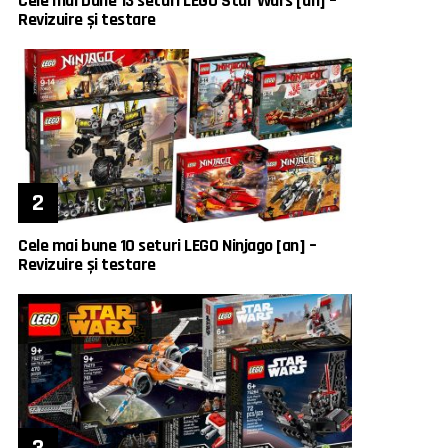
Cele mai bune 13 seturi LEGO Star Wars [an] –
Revizuire și testare
Cele mai bune 10 seturi LEGO Ninjago [an] –
Revizuire și testare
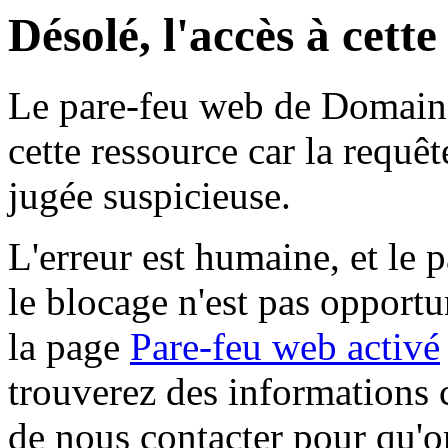
Désolé, l'accès à cett
Le pare-feu web de Domaine 
cette ressource car la requê
jugée suspicieuse.
L'erreur est humaine, et le p
le blocage n'est pas opportu
la page
Pare-feu web activé
trouverez des informations 
de nous contacter pour qu'o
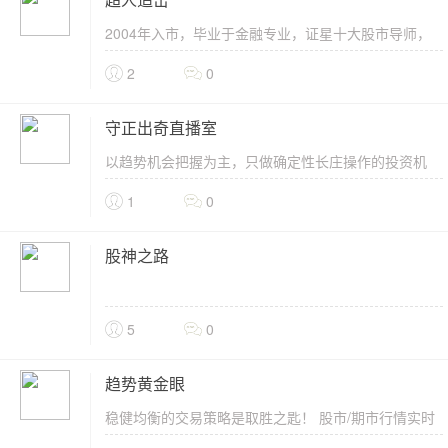
超人追击
2004年入市，毕业于金融专业，证星十大股市导师，
财富百万邀请赛亚军。拥有十四年实战经验，总结出一
2
0
套适合散户的短...
守正出奇直播室
以趋势机会把握为主，只做确定性长庄操作的投资机
会；政策行业研究为主导，结合趋势投资，顺势而
1
0
为！..................
股神之路
5
0
趋势黄金眼
稳健均衡的交易策略是取胜之匙！ 股市/期市行情实时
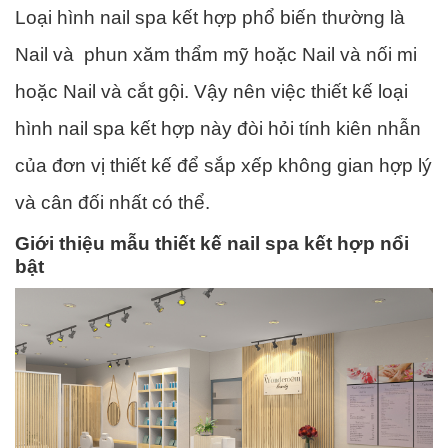
Loại hình nail spa kết hợp phổ biến thường là
Nail và phun xăm thẩm mỹ hoặc Nail và nối mi
hoặc Nail và cắt gội. Vậy nên việc thiết kế loại
hình nail spa kết hợp này đòi hỏi tính kiên nhẫn
của đơn vị thiết kế để sắp xếp không gian hợp lý
và cân đối nhất có thể.
Giới thiệu mẫu thiết kế nail spa kết hợp nổi
bật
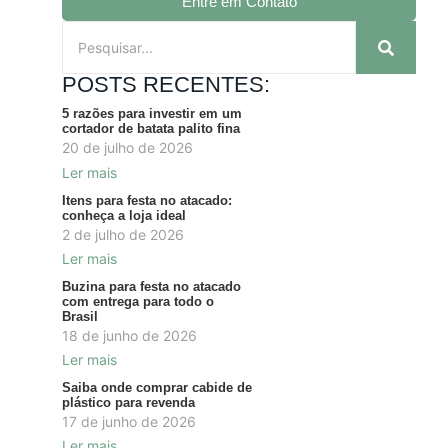
Entre em Contato
POSTS RECENTES:
5 razões para investir em um
cortador de batata palito fina
20 de julho de 2026
Ler mais
Itens para festa no atacado:
conheça a loja ideal
2 de julho de 2026
Ler mais
Buzina para festa no atacado
com entrega para todo o
Brasil
18 de junho de 2026
Ler mais
Saiba onde comprar cabide de
plástico para revenda
17 de junho de 2026
Ler mais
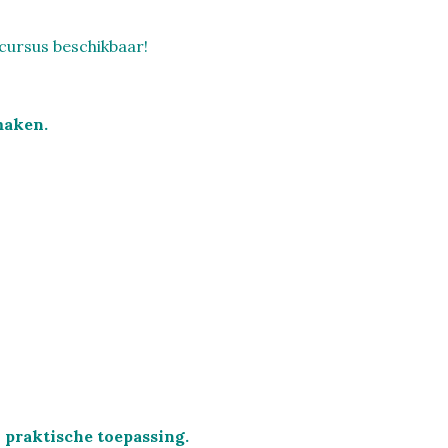
ursus beschikbaar!
maken.
 praktische toepassing.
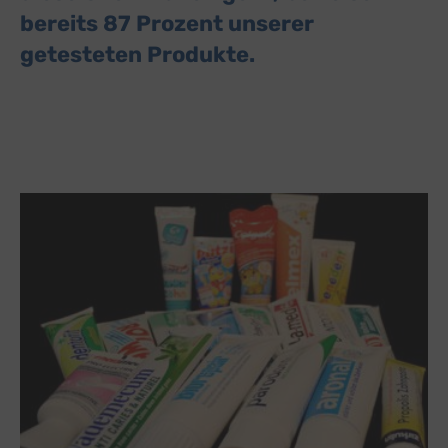
bereits 87 Prozent unserer
getesteten Produkte.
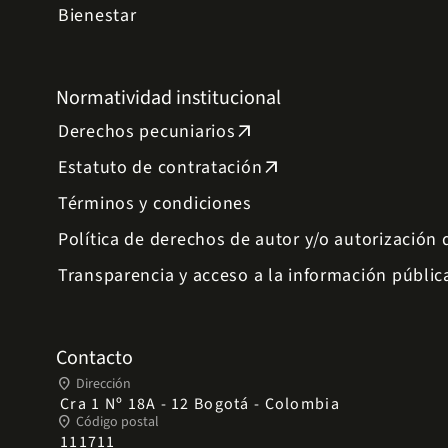
Bienestar
Normatividad institucional
Derechos pecuniarios
arrow_outward
Estatuto de contratación
arrow_outward
Términos y condiciones
Política de derechos de autor y/o autorización
Transparencia y acceso a la información públic
Contacto
place
Dirección
Cra 1 Nº 18A - 12 Bogotá - Colombia
place
Código postal
111711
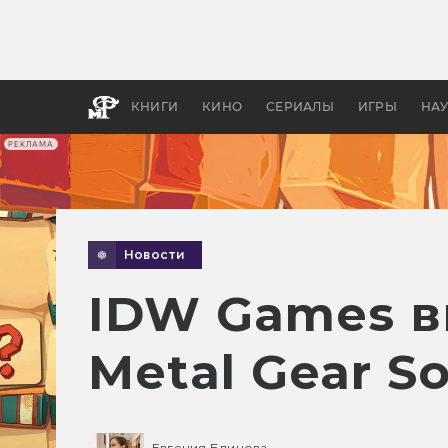
Какие
авгус
апока
детск
КНИГИ
КИНО
СЕРИАЛЫ
ИГРЫ
НА
РЕКЛАМА
Новости
IDW Games в
Metal Gear So
Евгения Блинова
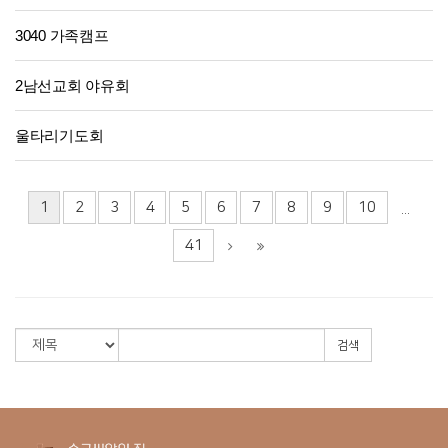
3040 가족캠프
2남선교회 야유회
울타리기도회
1
2
3
4
5
6
7
8
9
10
...
41
검색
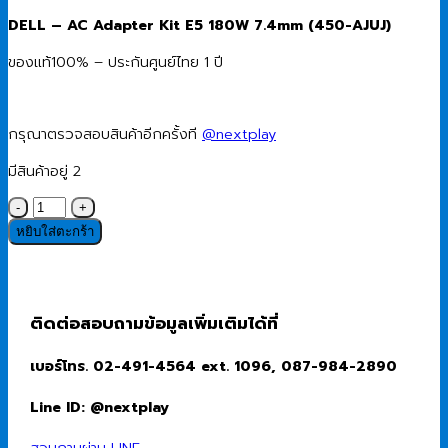
price
price
DELL – AC Adapter Kit E5 180W 7.4mm (450-AJUJ)
was:
is:
2,190.00 ฿.
1,900.00 ฿.
ของแท้100% – ประกันศูนย์ไทย 1 ปี
กรุณาตรวจสอบสินค้าอีกครั้งที
@nextplay
มีสินค้าอยู่ 2
จำนวน
AC
หยิบใส่ตะกร้า
Adapter
(อุปกรณ์
แปลง
ไฟ)
ติดต่อสอบถามข้อมูลเพิ่มเติมได้ที่
Dell
AC
เบอร์โทร. 02-491-4564 ext. 1096, 087-984-2890
Adapter
Kit
Line ID: @nextplay
E5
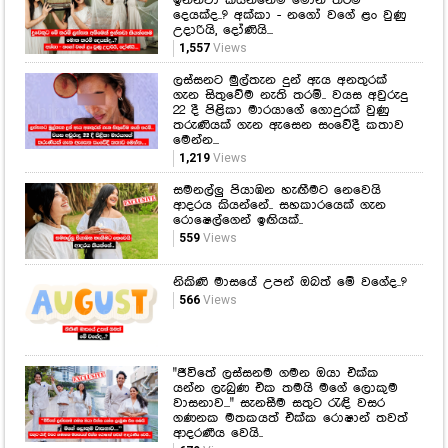
තරුණියක් ගැන ඇසෙන සංවේදී කතාව
මෙන්න...
1,219
Views
සමනල්ලු පියාඹන හැඟීමට නෙවෙයි
ආදරය කියන්නේ.. සහකාරයෙක් ගැන
රොෂෙල්ගෙන් ඉඟියක්..
559
Views
නිකිණි මාසයේ උපන් ඔබත් මේ වගේද..?
566
Views
"ජීවිතේ ලස්සනම ගමන ඔයා එක්ක
යන්න ලැබුණ එක තමයි මගේ ලොකුම
වාසනාව..." සැනසීම සතුට රැඳි වසර
ගණනක මතකයත් එක්ක රොෂාන් තවත්
ආදරණීය වෙයි..
679
Views
Latest Hiru Videos
සුව අරණ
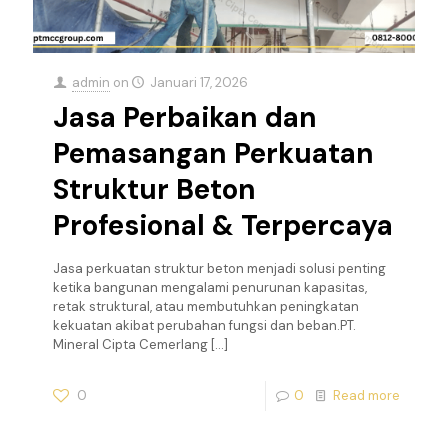
admin
on
Januari 17, 2026
Jasa Perbaikan dan
Pemasangan Perkuatan
Struktur Beton
Profesional & Terpercaya
Jasa perkuatan struktur beton menjadi solusi penting
ketika bangunan mengalami penurunan kapasitas,
retak struktural, atau membutuhkan peningkatan
kekuatan akibat perubahan fungsi dan beban.PT.
Mineral Cipta Cemerlang
[…]
0
0
Read more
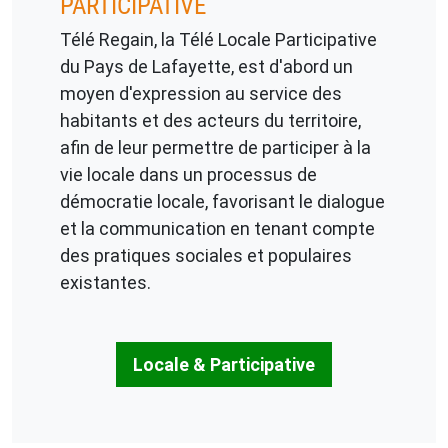
PARTICIPATIVE
Télé Regain, la Télé Locale Participative
du Pays de Lafayette, est d'abord un
moyen d'expression au service des
habitants et des acteurs du territoire,
afin de leur permettre de participer à la
vie locale dans un processus de
démocratie locale, favorisant le dialogue
et la communication en tenant compte
des pratiques sociales et populaires
existantes.
Locale & Participative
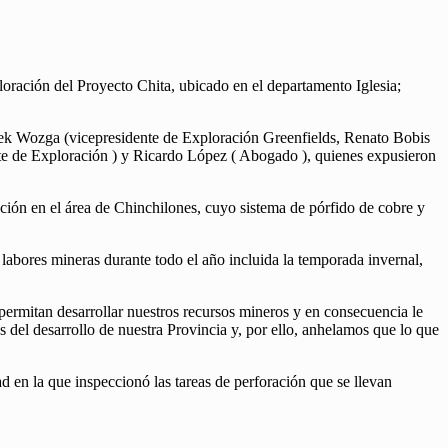
loración del Proyecto Chita, ubicado en el departamento Iglesia;
rek Wozga (vicepresidente de Exploración Greenfields, Renato Bobis
e de Exploración ) y Ricardo López ( Abogado ), quienes expusieron
ación en el área de Chinchilones, cuyo sistema de pórfido de cobre y
 labores mineras durante todo el año incluida la temporada invernal,
 permitan desarrollar nuestros recursos mineros y en consecuencia le
 del desarrollo de nuestra Provincia y, por ello, anhelamos que lo que
ad en la que inspeccionó las tareas de perforación que se llevan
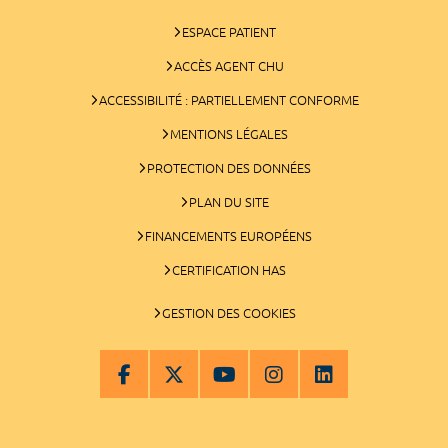
ESPACE PATIENT
ACCÈS AGENT CHU
ACCESSIBILITÉ : PARTIELLEMENT CONFORME
MENTIONS LÉGALES
PROTECTION DES DONNÉES
PLAN DU SITE
FINANCEMENTS EUROPÉENS
CERTIFICATION HAS
GESTION DES COOKIES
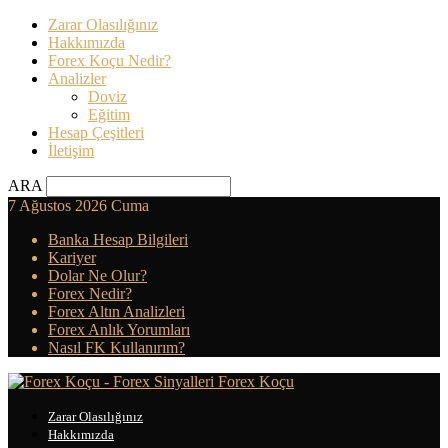
Zarar Olasılığınız
Hakkımızda
Forex Koçu Nedir?
Analizler
Doviz
Eğitim
Hesap Çeşitleri
İletişim
ARA
7 Ağustos 2026 Cuma
Banka Hesap Bilgileri
Kariyer
Dolar Ne Olur?
Forex Nedir?
Forex Altın Analizleri
Forex Anlık Yorumları
Nasıl FK Kullanırım?
Forex Koçu
Zarar Olasılığınız
Hakkımızda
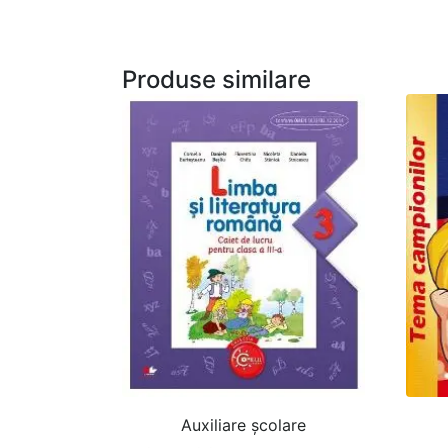
Produse similare
Auxiliare şcolare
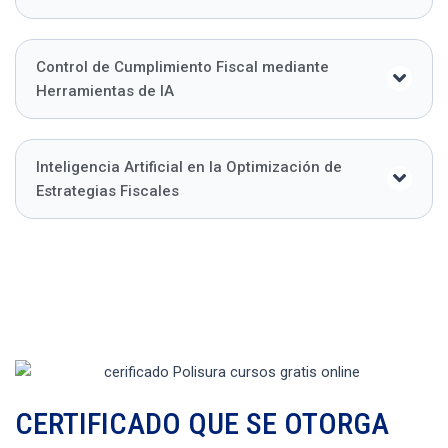
Control de Cumplimiento Fiscal mediante
Herramientas de IA
Inteligencia Artificial en la Optimización de
Estrategias Fiscales
CERTIFICADO QUE SE OTORGA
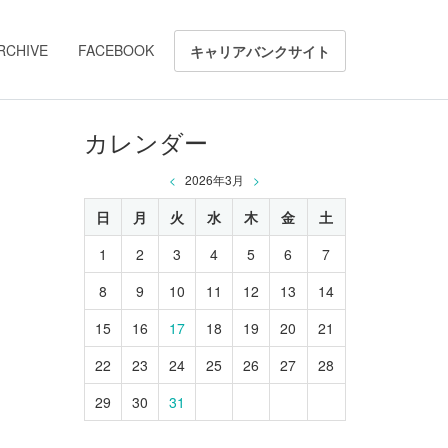
RCHIVE
FACEBOOK
キャリアバンクサイト
カレンダー
<
2026年3月
>
日
月
火
水
木
金
土
1
2
3
4
5
6
7
8
9
10
11
12
13
14
15
16
17
18
19
20
21
22
23
24
25
26
27
28
29
30
31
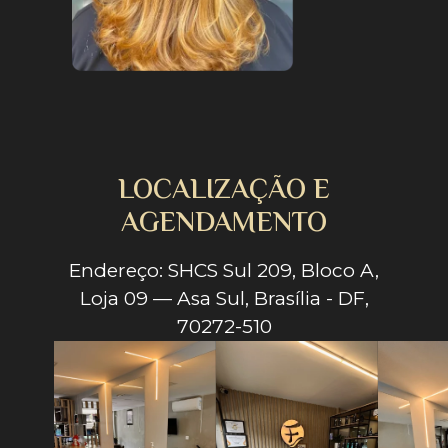
LOCALIZAÇÃO E
AGENDAMENTO
Endereço: SHCS Sul 209, Bloco A,
Loja 09 — Asa Sul, Brasília - DF,
70272-510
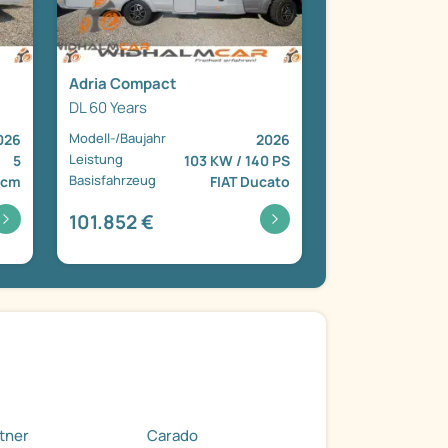
Adria Compact
DL 60 Years
Modell-/Baujahr
026
2026
Leistung
5
103 KW / 140 PS
Basisfahrzeug
 cm
FIAT Ducato
101.852 €
tner
Carado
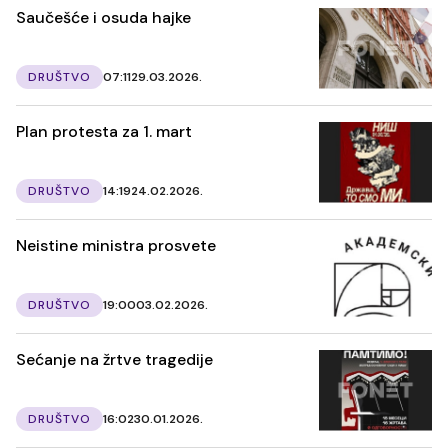
Saučešće i osuda hajke
DRUŠTVO
07:11
29.03.2026.
Plan protesta za 1. mart
DRUŠTVO
14:19
24.02.2026.
Neistine ministra prosvete
DRUŠTVO
19:00
03.02.2026.
Sećanje na žrtve tragedije
DRUŠTVO
16:02
30.01.2026.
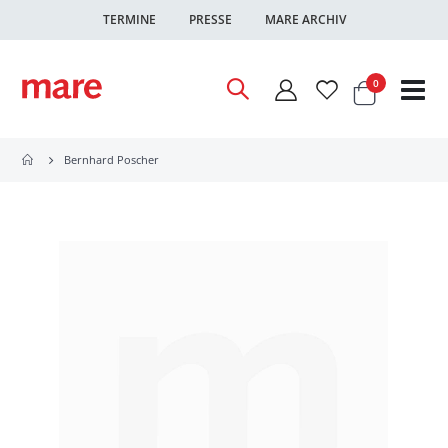
TERMINE
PRESSE
MARE ARCHIV
Warenkor
Artikel
0
Nav
ums
Bernhard Poscher
Zum
Ende
der
Bildgalerie
springen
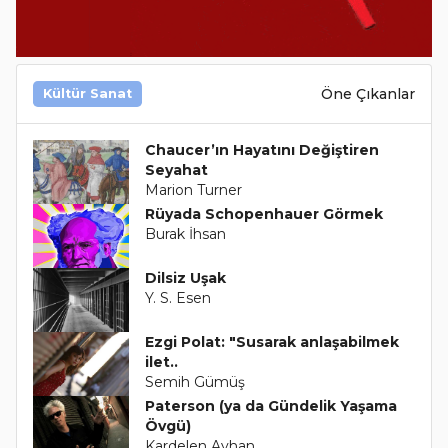
Öne Çıkanlar
Kültür Sanat
Chaucer’ın Hayatını Değiştiren
Seyahat
Marion Turner
Rüyada Schopenhauer Görmek
Burak İhsan
Dilsiz Uşak
Y. S. Esen
Ezgi Polat: "Susarak anlaşabilmek
ilet..
Semih Gümüş
Paterson (ya da Gündelik Yaşama
Övgü)
Kardelen Ayhan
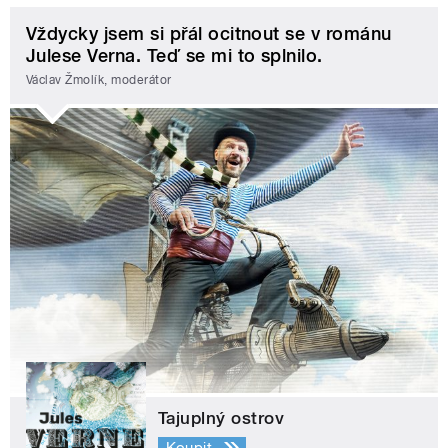
Vždycky jsem si přál ocitnout se v románu
Julese Verna. Teď se mi to splnilo.
Václav Žmolík, moderátor
Tajuplný ostrov
Koupit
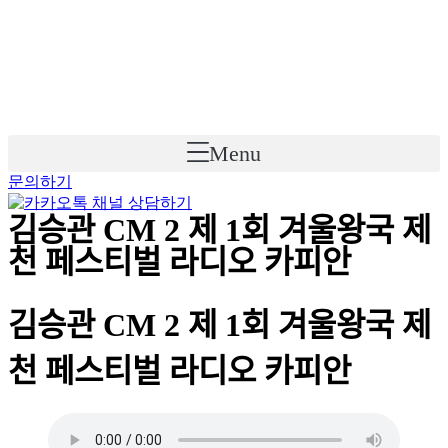
Skip
to
content
Menu
문의하기
김승관 CM 2 제 1회 겨울왕국 제
천 페스티벌 라디오 카피안
김승관 CM 2 제 1회 겨울왕국 제
천 페스티벌 라디오 카피안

========================================

What the task asks :: Your answer must be every line from the entries that contains the string "para", copied as it stands.

Your solution ::
5 razões para investir em um
Itens para festa no atacado:
Buzina para festa no atacado
com entrega para todo o
plástico para revenda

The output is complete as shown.